Multicore NZ

November 6, 2009

Exaflop Computing

Filed under: High Performance Computing, Parallel Programming — multicoreblog @ 9:13 pm

The SC’09 will be next week in Portland, Oregon, USA.

“SC09 has adopted the theme of “Computing for a Changing World,” and will present world renowned speakers on initiatives related to Sustainability, Bio-Computing and the 3D Internet.”

“Over the next 5 years we expect the extended SC community to play an important role in leading the mainstream of computing into an era of parallelism. ”


Some of the abstracts of the keynotes at SC’09 are particularly interesting

The Rise of the 3D Internet – Intel CTO, Justin Rattner

“Forty Exabytes of unique data will be generated worldwide in 2009. This data can help us understand scientific and engineering phenomenon as well as operational trends in business and finance. The best way to understand, navigate and communicate these phenomena is through visualization. In his opening address, Intel CTO Justin Rattner will talk about today’s data deluge and how high performance computing is being used to deliver cutting edge, 3D collaborative visualizations. He will also discuss how the 2D Internet started and draw parallels to the rise of the 3D Internet today. With the help of demonstrations, he will show how rich visualization of scientific data is being used for discovery, collaboration and education.”

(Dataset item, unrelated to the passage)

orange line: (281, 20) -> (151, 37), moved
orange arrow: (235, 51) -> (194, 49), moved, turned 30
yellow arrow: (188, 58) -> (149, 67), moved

A couple of other presentations caught my attention (apart from Al Gore and his view on climate change 🙂

HPC and the Challenge of Achieving a Twenty-Fold Increase in Wind Energy

The Outlook for Energy: Enabled with Supercomputing

“The presentation reviews ExxonMobil’s global energy outlook through 2030. The projections indicate that, at that time, the world’s population will be ~8 billion, roughly 25% higher than today. Along with this population rise will be continuing economic growth. This combination of population and economic growth will increase energy demand by over 50% versus 2000. As demand rises, the pace of technology improvement is likely to accelerate, reflecting the development and deployment of new technologies for obtaining energy–to include finding and producing oil and natural gas. Effective technology solutions to the energy challenges before us will naturally rely on modeling complicated processes and that in turn will lead to a strong need for super computing. Two examples of the supercomputing need in the oil business, seismic approaches for finding petroleum and petroleum reservoir fluid-flow modeling (also known as “reservoir simulation”) will be discussed in the presentation.”

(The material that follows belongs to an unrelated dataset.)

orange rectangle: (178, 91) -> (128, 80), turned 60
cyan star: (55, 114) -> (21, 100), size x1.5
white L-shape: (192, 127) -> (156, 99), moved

An interesting way to put all these ideas in a less “marketing driven” context is to read the interview with Rick Stevens from Argonne, about “reaching the next milestone in computing history: the exaflops computer.”

I tried to summarise the article, but actually it’s simply better that you go through it and have a glimpse of the future of Supercomputing, which soon (10 years?) won’t be supercomputing but just computing.

So, what’s exaflops?

FLOPS = In computing, FLOPS (or flops or flop/s) is an acronym meaning FLoating point Operations Per Second. The FLOPS is a measure of a computer‘s performance, especially in fields of scientific calculations that make heavy use of floating point calculations, similar to the older, simpler, instructions per second. (Wikipedia)

exaFLOPS = 10^18 = 1, 000, 000, 000, 000, 000, 000 operations per second.


That’s why Rattner is so excited about 3D internet and other applications.  In this very good interview, he starts by saying that 3D internet is where HPC “goes consumer.”

The article from HPC wire has a good history of HPC and different players, and finishes quoting Rattner saying:  “If the 3D, immersive experience becomes the dominant metaphor for how people experience the internet of tomorrow, we won’t have to worry about who will build the processors and computers that do HPC. Everyone will want to be a part of that.”


Are you planning to be “part of that”?